Defining an Option's "Moneyness"

Quite often you will hear the terms "in-the-money", "at-the-money" and "out-of-the-money" or ITM, ATM and OTM. These terms all refer to an options Intrinsic Value.

The strike price of an option compared to the current stock price is what determines the option's Intrinsic Value and hence determines whether the option is in, at or out of the money. If a call option's strike price is less than the current market price of the underlying asset it is said to be in-the-money - as the option buyer can exercise and make an instant profit.

Consequently, if a calls strike price is higher than the current underlying asset it is said to be out-of-the-money because it has no Intrinsic Value. Confused? Take a look at these quick formulas;

Call Options

In-the-Money = Strike price less than underlying price

At-the-Money = Strike price is the same as the underlying price

Out-of-the-Money = Strike price is greater than the underlying price

Put Options

In-the-Money = Strike price is greater than the underlying price

At-the-Money = Strike price is the same as the underlying price

Out-of-the-Money = Strike price is less than the underlying price

Comments (19)

PeterJune 10th, 2014 at 1:11am

Hi Ray,

I think it is possible - not easily, and not within a short amount of time...so I guess the answer is "no" for a novice ;-) but possible after learning what's needed and after researching and paper trading.

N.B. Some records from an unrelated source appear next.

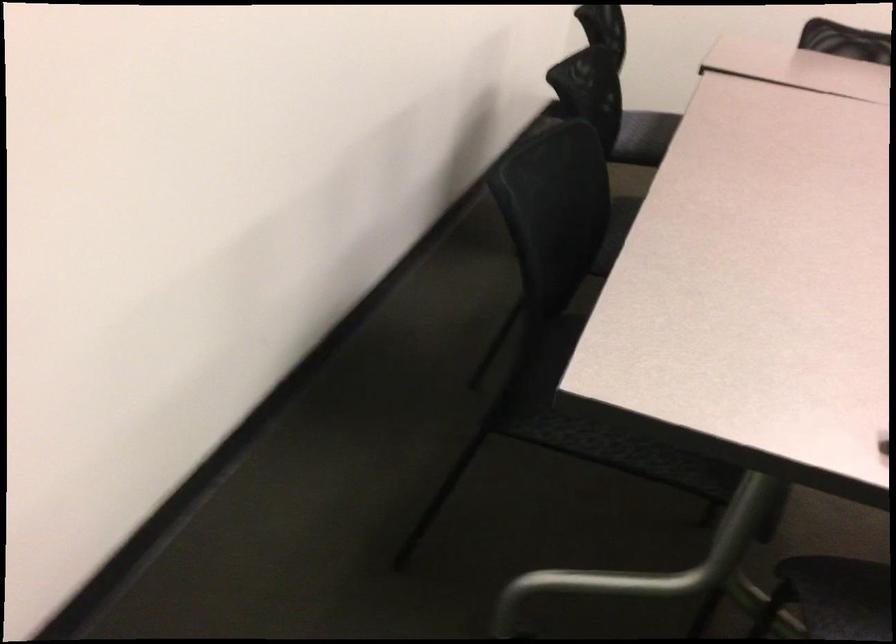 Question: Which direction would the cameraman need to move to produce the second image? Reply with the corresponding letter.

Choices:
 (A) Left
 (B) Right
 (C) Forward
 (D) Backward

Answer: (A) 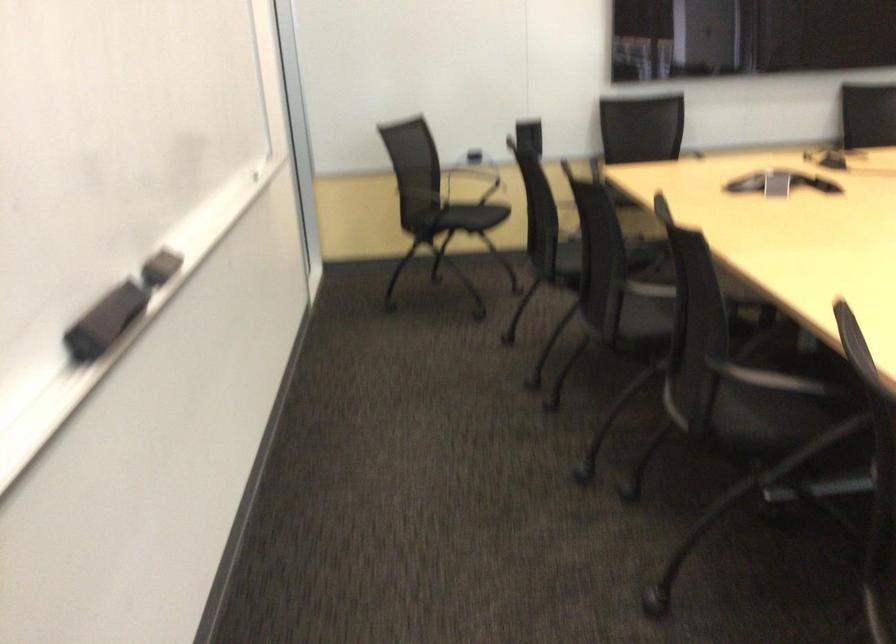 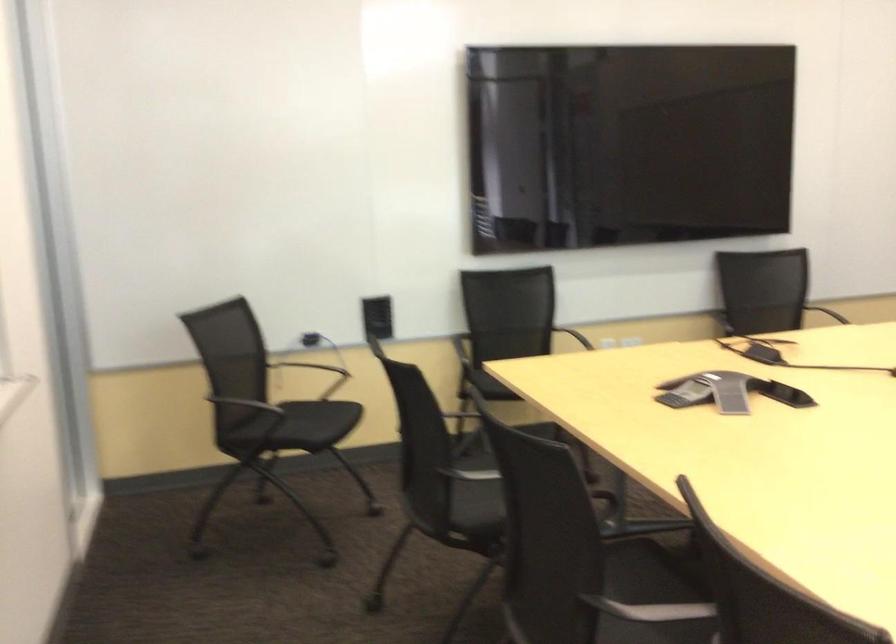 Question: The first image is from the beginning of the video and the second image is from the end. How did the camera likely rotate when shooting the video?

Choices:
 (A) Left
 (B) Right
 (C) Up
 (D) Down

Answer: (B) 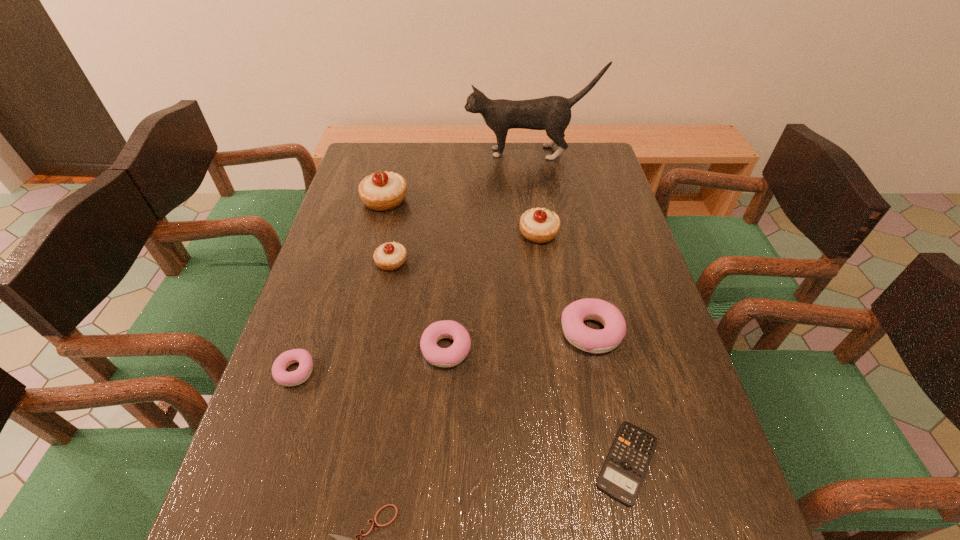 This screenshot has height=540, width=960. Identify the location of free space that is in between the fourth farthest object and the third pastry from right to left. (419, 306).

Identify which object is located as the fifth nearest to the shortest pastry. Please provide its 2D coordinates. Your answer should be formatted as a tuple, i.e. [(x, y)], where the tuple contains the x and y coordinates of a point satisfying the conditions above.

[(576, 332)]

Select which object appears as the second closest to the biggest beige pastry. Please provide its 2D coordinates. Your answer should be formatted as a tuple, i.e. [(x, y)], where the tuple contains the x and y coordinates of a point satisfying the conditions above.

[(552, 113)]

Where is `pastry that is the fourth nearest to the fourth shortest object`? This screenshot has height=540, width=960. pastry that is the fourth nearest to the fourth shortest object is located at coordinates (539, 225).

Where is `the second closest pastry relative to the second shortest pastry`? This screenshot has height=540, width=960. the second closest pastry relative to the second shortest pastry is located at coordinates (576, 332).

In order to click on beige pastry that can be found as the closest to the third farthest pastry in this screenshot , I will do `click(381, 191)`.

Locate which beige pastry is the second closest to the farthest beige pastry. Please provide its 2D coordinates. Your answer should be formatted as a tuple, i.e. [(x, y)], where the tuple contains the x and y coordinates of a point satisfying the conditions above.

[(539, 225)]

Point out which pink pastry is positioned as the nearest to the eighth tallest object. Please provide its 2D coordinates. Your answer should be formatted as a tuple, i.e. [(x, y)], where the tuple contains the x and y coordinates of a point satisfying the conditions above.

[(576, 332)]

Point out which pink pastry is positioned as the nearest to the sixth tallest object. Please provide its 2D coordinates. Your answer should be formatted as a tuple, i.e. [(x, y)], where the tuple contains the x and y coordinates of a point satisfying the conditions above.

[(576, 332)]

Identify the location of vacant space that satisfies the following two spatial constraints: 1. at the face of the farthest object; 2. on the front side of the second pink pastry from right to left. The height and width of the screenshot is (540, 960). [559, 349].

RayJune 9th, 2014 at 1:00pm

Can a novice investor really " make a "living " in the options market?

PeterMarch 31st, 2014 at 6:52pm

Hi Richard,

When you exercise an option you are assigned the value of the strike price - it can be the underlying stock itself or it may simply be a cash settlement amount.

The premium you pay as the buyer of the option is paid to the option seller at the time of the transaction; it isn't factored into the conversion of the option into stock/cash. The is the price you pay to have the "option" to exercise or not and for the seller represents an insurance premium of sorts to take on that risk.

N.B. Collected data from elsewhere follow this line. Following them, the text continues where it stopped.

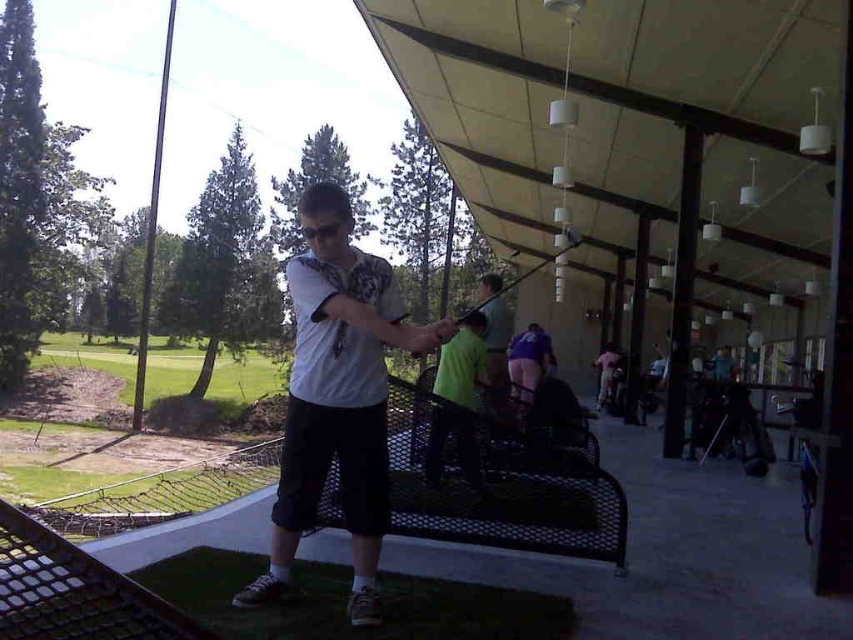 Question: Which object appears closest to the camera in this image?

Choices:
 (A) purple fabric shorts at center
 (B) neon green shirt at center
 (C) white matte shirt at center

Answer: (C)

Question: From the image, what is the correct spatial relationship of neon green shirt at center in relation to purple fabric shorts at center?

Choices:
 (A) below
 (B) above

Answer: (B)

Question: Which object is closer to the camera taking this photo?

Choices:
 (A) white matte shirt at center
 (B) purple fabric shorts at center
 (C) neon green shirt at center

Answer: (A)

Question: Considering the real-world distances, which object is farthest from the white matte shirt at center?

Choices:
 (A) purple fabric shorts at center
 (B) neon green shirt at center

Answer: (A)

Question: Can you confirm if white matte shirt at center is bigger than purple fabric shorts at center?

Choices:
 (A) yes
 (B) no

Answer: (A)

Question: Can you confirm if white matte shirt at center is positioned below neon green shirt at center?

Choices:
 (A) yes
 (B) no

Answer: (A) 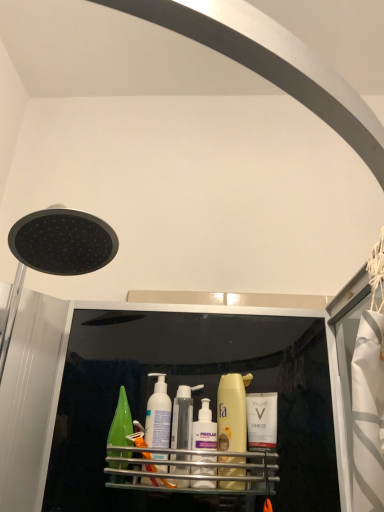 Question: Would you say translucent plastic bottles at center, the 3th toiletry in the right-to-left sequence, is inside or outside metallic silver shelf at center?

Choices:
 (A) inside
 (B) outside

Answer: (A)

Question: From a real-world perspective, is translucent plastic bottles at center, the 3th toiletry in the right-to-left sequence, above or below metallic silver shelf at center?

Choices:
 (A) above
 (B) below

Answer: (A)

Question: Based on their relative distances, which object is nearer to the metallic silver shelf at center?

Choices:
 (A) white matte pump bottle at center, the first cleaning product from the left
 (B) white matte vichy bottle at center, marked as the 3th toiletry in a left-to-right arrangement
 (C) white plastic pump bottle at center, marked as the 2th toiletry in a left-to-right arrangement
 (D) translucent plastic bottles at center, the 3th toiletry in the right-to-left sequence
 (E) black matte shower head at upper left

Answer: (C)

Question: Based on their relative distances, which object is nearer to the black matte shower head at upper left?

Choices:
 (A) translucent plastic bottles at center, placed as the first toiletry when sorted from left to right
 (B) matte yellow bottle at center, acting as the second cleaning product starting from the left
 (C) white matte pump bottle at center, the first cleaning product from the left
 (D) white plastic pump bottle at center, marked as the 2th toiletry in a left-to-right arrangement
 (E) white matte vichy bottle at center, the 1th toiletry in the right-to-left sequence

Answer: (C) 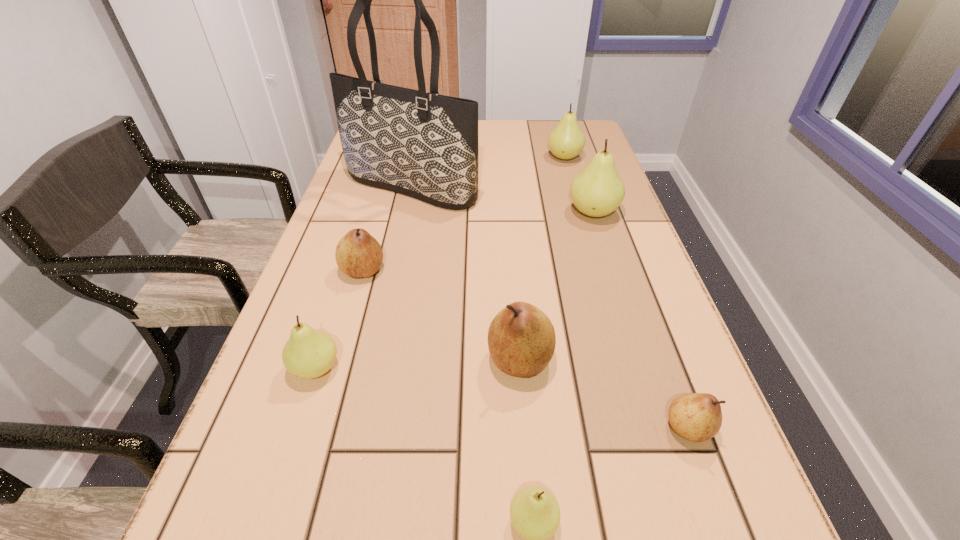 Identify the location of black tote bag. (422, 144).

Identify the location of the tallest object. (422, 144).

Image resolution: width=960 pixels, height=540 pixels. In order to click on the second tallest object in this screenshot , I will do `click(597, 191)`.

You are a GUI agent. You are given a task and a screenshot of the screen. Output one action in this format:
    pyautogui.click(x=<x>, y=<y>)
    Task: Click on the tallest pear
    
    Given the screenshot: What is the action you would take?
    pyautogui.click(x=597, y=191)

Image resolution: width=960 pixels, height=540 pixels. I want to click on the farthest green pear, so click(566, 140).

Image resolution: width=960 pixels, height=540 pixels. I want to click on the farthest object, so click(566, 140).

Locate an element on the screen. Image resolution: width=960 pixels, height=540 pixels. the second farthest brown pear is located at coordinates (x=521, y=338).

This screenshot has height=540, width=960. I want to click on the biggest brown pear, so click(x=521, y=338).

What are the coordinates of `the second nearest green pear` in the screenshot? It's located at (309, 353).

The height and width of the screenshot is (540, 960). Identify the location of the leftmost green pear. (309, 353). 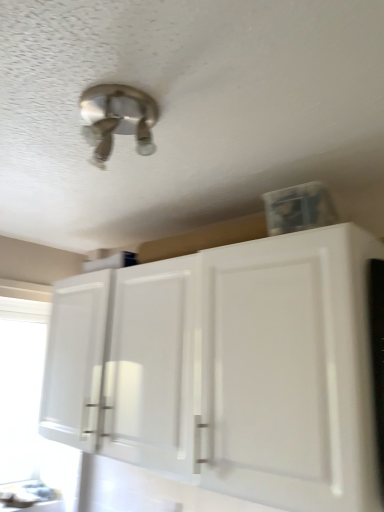 Question: In terms of size, does transparent plastic window screen at left appear bigger or smaller than satin nickel light fixture at upper center?

Choices:
 (A) big
 (B) small

Answer: (A)

Question: Is transparent plastic window screen at left wider or thinner than satin nickel light fixture at upper center?

Choices:
 (A) wide
 (B) thin

Answer: (B)

Question: Which of these objects is positioned closest to the transparent plastic window screen at left?

Choices:
 (A) white glossy cabinet at lower right
 (B) satin nickel light fixture at upper center

Answer: (A)

Question: Which of these objects is positioned closest to the satin nickel light fixture at upper center?

Choices:
 (A) transparent plastic window screen at left
 (B) white glossy cabinet at lower right

Answer: (B) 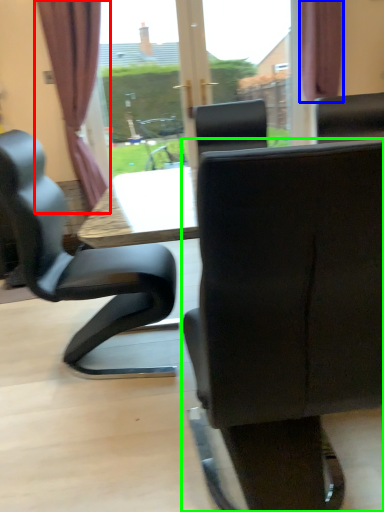 Question: Estimate the real-world distances between objects in this image. Which object is closer to curtain (highlighted by a red box), curtain (highlighted by a blue box) or chair (highlighted by a green box)?

Choices:
 (A) curtain
 (B) chair

Answer: (A)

The settlement method depends on the instrument and its specifications. Typically stocks are physically settled (you exercise into the shares) and indicies are cash settled.

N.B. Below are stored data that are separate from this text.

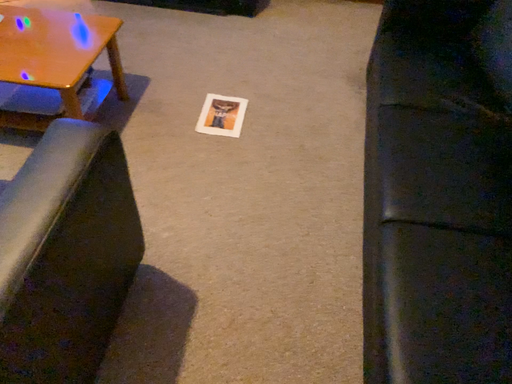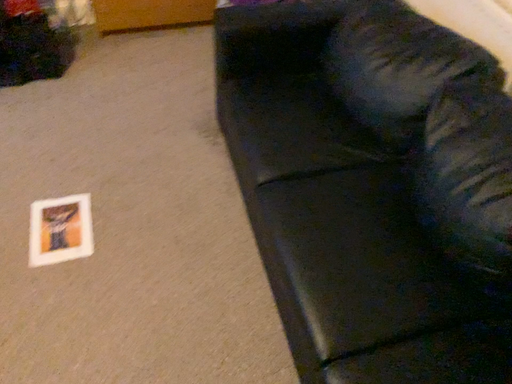 Question: How did the camera likely rotate when shooting the video?

Choices:
 (A) rotated left
 (B) rotated right

Answer: (B) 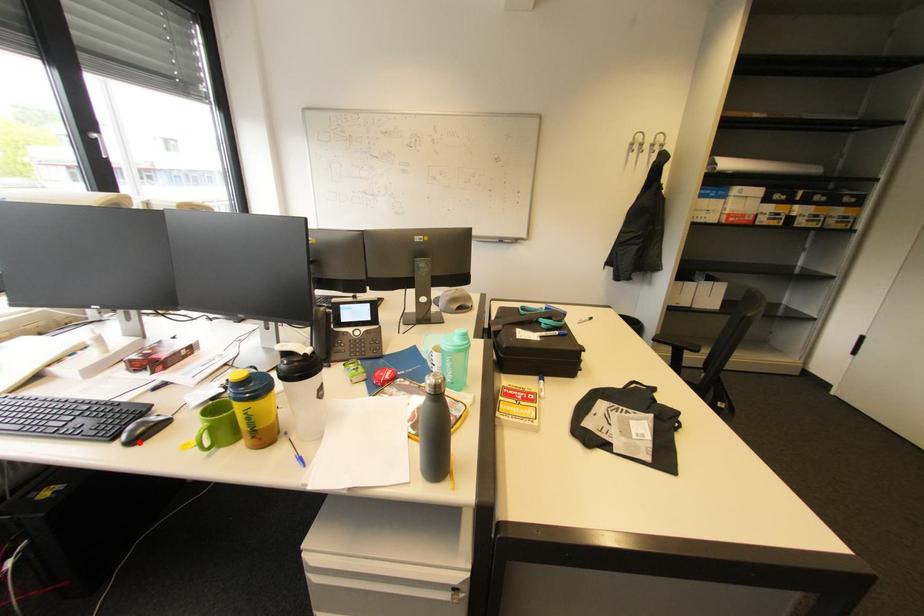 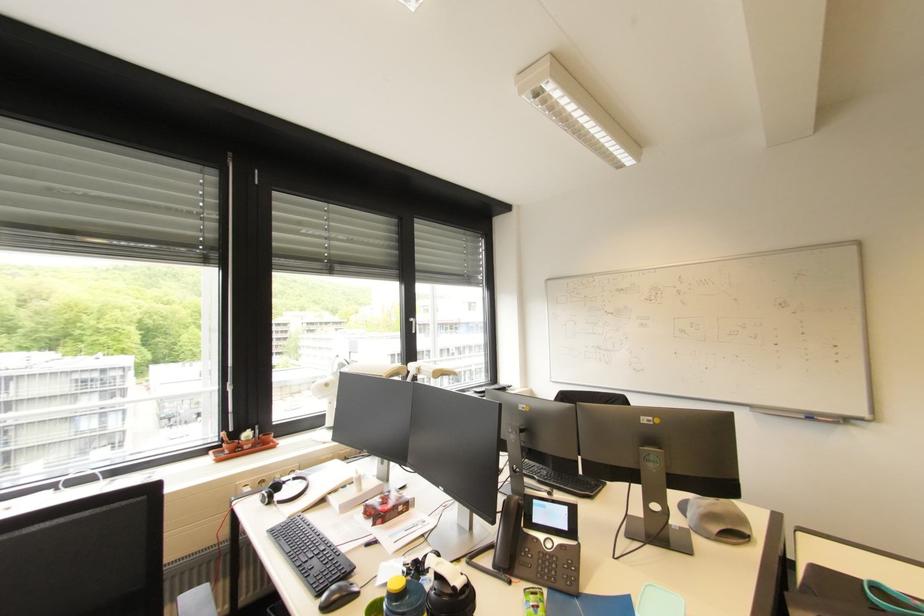 Find the pixel in the second image that matches the highlighted location in the first image.

(332, 609)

Hope this helps - let me know if anything else is unclear.

RichardMarch 28th, 2014 at 9:58am

Question on exercise of european weeklies (SPXW)

Index: SPX
Type: European
Expiration: PM-settled

I know, theoretically, a call (or put) an be exercised at strike but how does it play out in reality with the factored in premium?

e.g. SPX call strike price of 1865. Premium is 3.40. Will the call be exercised at 1865 or 1868.40 (including the premium)? Basically, if the SPX is trading on expiration day around 1865, is it beneficial to sell the 1865 call if the market stays below 1868?

I think that the SPX weeklies have a different type of assignment than a typical stock, correct?

Thanks

PeterFebruary 14th, 2013 at 4:48pm

Hi, no problem with the questions - I'm happy to help!

When the market opens, if you want to exit your position immediately you will sell to the bid price. However, if you're not in a rush to liquidate you can place a sell order for the option at a price above the bid and leave it in the market as a working order.

If your order is sitting on the offer and the market moves up, somebody may buy from you at the ask price.

Yep, you need to subtract your premium and comms to calculate your profit.

For face to face option training, you can reach out to;

Trading Academy

Options University

PoiterFebruary 14th, 2013 at 3:23pm

Thank you for taking your times to answer novice questions. I have a virtual trading account with cboe. I'm currently trading bidu $90 strike call Apr13 at 8.10, 5 contracts. It costs me $4050.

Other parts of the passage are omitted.